## Required work
In the data below, find every line with the word "Nhiệt" and copy it out.

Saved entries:

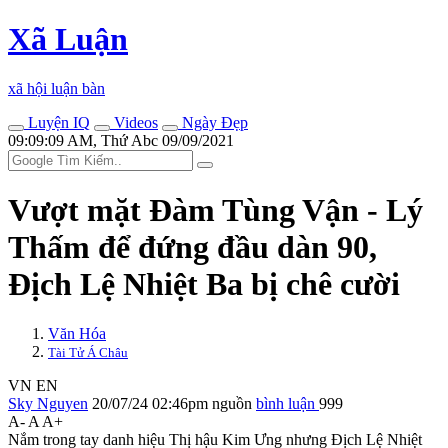
Xã Luận
xã hội luận bàn
Luyện IQ
Videos
Ngày Đẹp
09:09:09 AM, Thứ Abc 09/09/2021
Vượt mặt Đàm Tùng Vận - Lý
Thấm để đứng đầu dàn 90,
Địch Lệ Nhiệt Ba bị chê cười
Văn Hóa
Tài Tử Á Châu
VN
EN
Sky Nguyen
20/07/24 02:46pm
nguồn
bình luận
999
A-
A
A+
Nắm trong tay danh hiệu Thị hậu Kim Ưng nhưng Địch Lệ Nhiệt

## Answer
Địch Lệ Nhiệt Ba bị chê cười
Nắm trong tay danh hiệu Thị hậu Kim Ưng nhưng Địch Lệ Nhiệt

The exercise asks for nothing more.